Saved entries
↓
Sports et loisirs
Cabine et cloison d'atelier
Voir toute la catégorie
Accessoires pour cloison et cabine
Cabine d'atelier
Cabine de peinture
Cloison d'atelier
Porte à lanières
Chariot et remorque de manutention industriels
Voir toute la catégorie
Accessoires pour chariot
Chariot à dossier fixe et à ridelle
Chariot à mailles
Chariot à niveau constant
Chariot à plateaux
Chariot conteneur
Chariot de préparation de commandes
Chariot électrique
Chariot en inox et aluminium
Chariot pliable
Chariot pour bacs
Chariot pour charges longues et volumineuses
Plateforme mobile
↑
↓
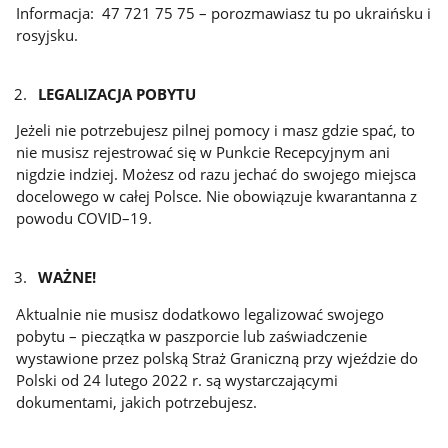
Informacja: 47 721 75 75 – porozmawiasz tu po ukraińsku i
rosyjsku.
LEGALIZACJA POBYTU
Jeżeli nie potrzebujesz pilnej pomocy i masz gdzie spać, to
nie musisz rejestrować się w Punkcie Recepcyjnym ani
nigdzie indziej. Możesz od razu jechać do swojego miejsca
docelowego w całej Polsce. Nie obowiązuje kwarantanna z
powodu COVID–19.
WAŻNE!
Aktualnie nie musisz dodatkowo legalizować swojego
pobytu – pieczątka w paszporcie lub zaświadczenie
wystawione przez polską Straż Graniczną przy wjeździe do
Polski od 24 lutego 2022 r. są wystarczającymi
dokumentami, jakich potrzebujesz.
↑
- Exercise brief
Using the data above, extract exactly the lines from the one that holds "docelowego w całej" to the one that holds "dokumentami, jakich potrzebujesz.", both ends included, and no others.

- Exercise output
docelowego w całej Polsce. Nie obowiązuje kwarantanna z
powodu COVID–19.
WAŻNE!
Aktualnie nie musisz dodatkowo legalizować swojego
pobytu – pieczątka w paszporcie lub zaświadczenie
wystawione przez polską Straż Graniczną przy wjeździe do
Polski od 24 lutego 2022 r. są wystarczającymi
dokumentami, jakich potrzebujesz.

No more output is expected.